▶ [WORK INSTRUCTION]
Without omitting anything, copy every entry word for word.

▶ [INFORMATION GIVEN]

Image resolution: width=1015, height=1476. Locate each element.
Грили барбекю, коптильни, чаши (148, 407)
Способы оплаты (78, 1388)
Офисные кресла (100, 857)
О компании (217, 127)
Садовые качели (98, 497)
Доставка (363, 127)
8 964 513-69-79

▶ [TASK SOLUTION]
Image resolution: width=1015, height=1476. Locate each element.
Грили барбекю, коптильни, чаши (148, 407)
Способы оплаты (78, 1388)
Офисные кресла (100, 857)
О компании (217, 127)
Садовые качели (98, 497)
Доставка (363, 127)
8 964 513-69-79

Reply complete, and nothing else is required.